Surprsingly I could not find information on this. Many lenses have vignetting profiles available. Vignetting changes if you use a cropped sensor, or, in case of zoom lenses, can change with zoom.
Does the T-stop as measured by manufacturers (those that state the it) or others (such as DxOMark, who don't mention vignetting) account for it? Since vignetting is not uniform, this could affect meaningfully using it to adjust exposure.
In the same vein - vignetting changes with aperture, but is it usually proportional? If you observe this vignette chart on this page http://3d-kraft.com/index.php?option=com_content&view=article&id=127 (Ctrl+F = Fall off / Vignetting), different lenses have wildly different rates at which the fall off changes. How does that play into using the T-number?

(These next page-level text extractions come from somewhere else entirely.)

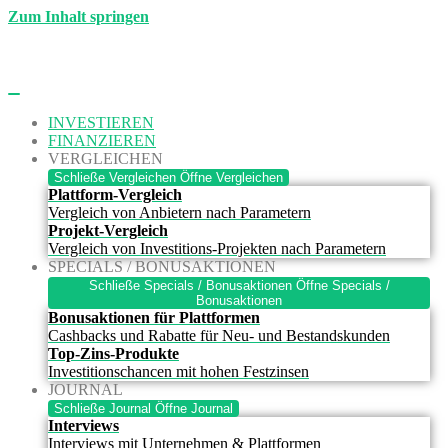
Zum Inhalt springen
INVESTIEREN
FINANZIEREN
VERGLEICHEN
Schließe Vergleichen
Öffne Vergleichen
Plattform-Vergleich
Vergleich von Anbietern nach Parametern
Projekt-Vergleich
Vergleich von Investitions-Projekten nach Parametern
SPECIALS / BONUSAKTIONEN
Schließe Specials / Bonusaktionen
Öffne Specials /
Bonusaktionen
Bonusaktionen für Plattformen
Cashbacks und Rabatte für Neu- und Bestandskunden
Top-Zins-Produkte
Investitionschancen mit hohen Festzinsen
JOURNAL
Schließe Journal
Öffne Journal
Interviews
Interviews mit Unternehmen & Plattformen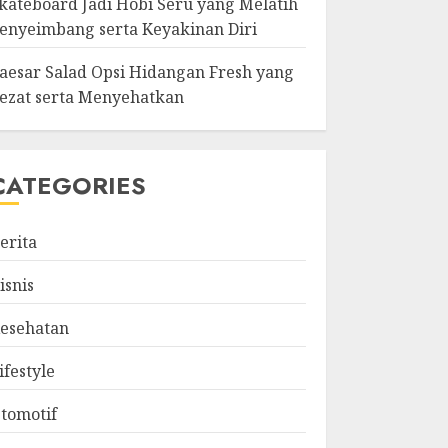
kateboard Jadi Hobi Seru yang Melatih
enyeimbang serta Keyakinan Diri
aesar Salad Opsi Hidangan Fresh yang
ezat serta Menyehatkan
CATEGORIES
erita
isnis
esehatan
ifestyle
tomotif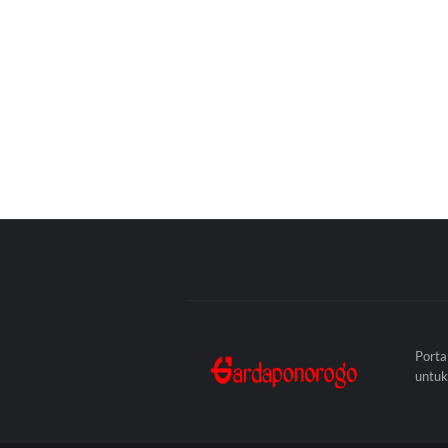
Porta
untuk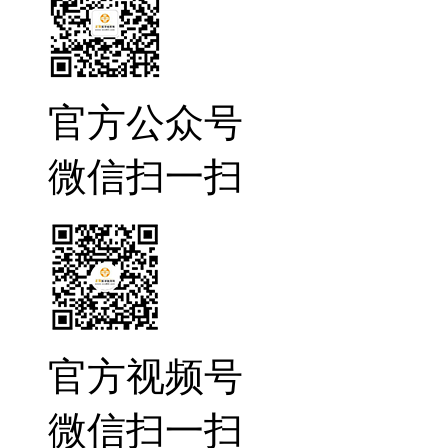
官方公众号
微信扫一扫
官方视频号
微信扫一扫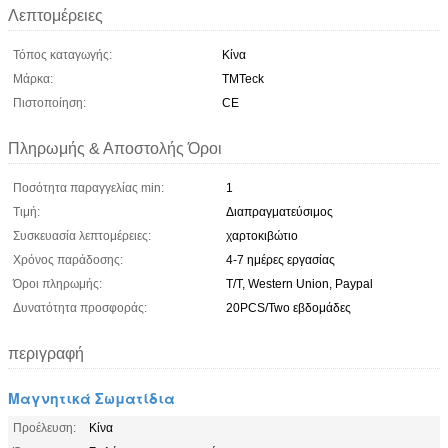
Λεπτομέρειες
Τόπος καταγωγής:
Κίνα
Μάρκα:
TMTeck
Πιστοποίηση:
CE
Πληρωμής & Αποστολής Όροι
Ποσότητα παραγγελίας min:
1
Τιμή:
Διαπραγματεύσιμος
Συσκευασία λεπτομέρειες:
χαρτοκιβώτιο
Χρόνος παράδοσης:
4-7 ημέρες εργασίας
Όροι πληρωμής:
T/T, Western Union, Paypal
Δυνατότητα προσφοράς:
20PCS/Two εβδομάδες
περιγραφή
Μαγνητικά Σωματίδια
Προέλευση:
Κίνα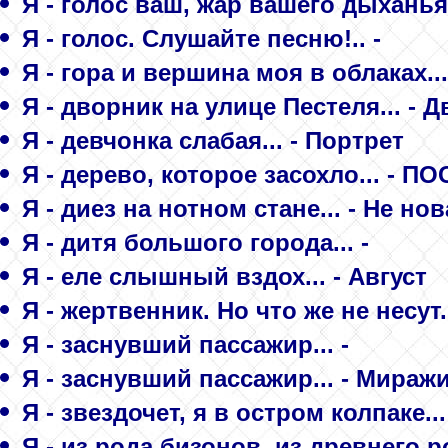
Я - голос ваш, жар вашего дыханья.
Я - голос. Слушайте песню!.. -
Я - гора и вершина моя в облаках...
Я - дворник на улице Пестеля... - 
Я - девчонка слабая... - Портрет
Я - дерево, которое засохло... - 
Я - диез на нотном стане... - Не н
Я - дитя большого города... -
Я - еле слышный вздох... - Август
Я - жертвенник. Но что же не несут.
Я - заснувший пассажир... -
Я - заснувший пассажир... - Мираж
Я - звездочет, я в остром колпаке..
Я - из рода бизонов, из древнего ро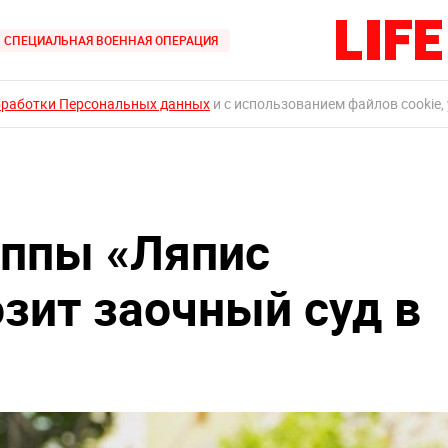
СПЕЦИАЛЬНАЯ ВОЕННАЯ ОПЕРАЦИЯ
бработки Персональных данных
и с использованием файлов cookie,
уппы «Ляпис
озит заочный суд в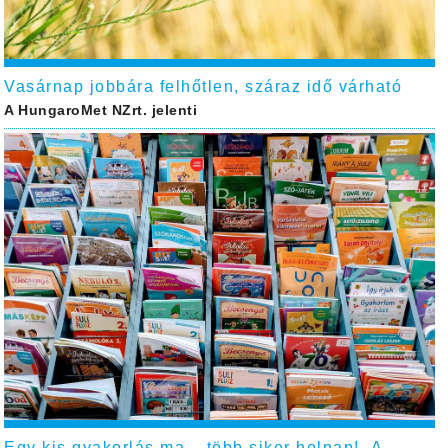
Vasárnap jobbára felhőtlen, száraz idő várható
A HungaroMet NZrt. jelenti
Egy kis gyakorlás ma – több siker holnap! A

Finally, if we forego my concerns about the variable effective transmission with aperture and zoom, I had a very amateur question about the T-stop. For the lenses that don't write the T-stop on the aperture ring (i.e. most lenses under $10,000), how do you use it when closing the aperture? Let's say I have a lens that's nominally f/2.8, but the T-number is f/3.1. If I close the aperture to f/4, would the resulting T-number be simply (4+0.3)=4.3, because it's the logarithm, and the EV value is just shifted? Or is it more complex than that?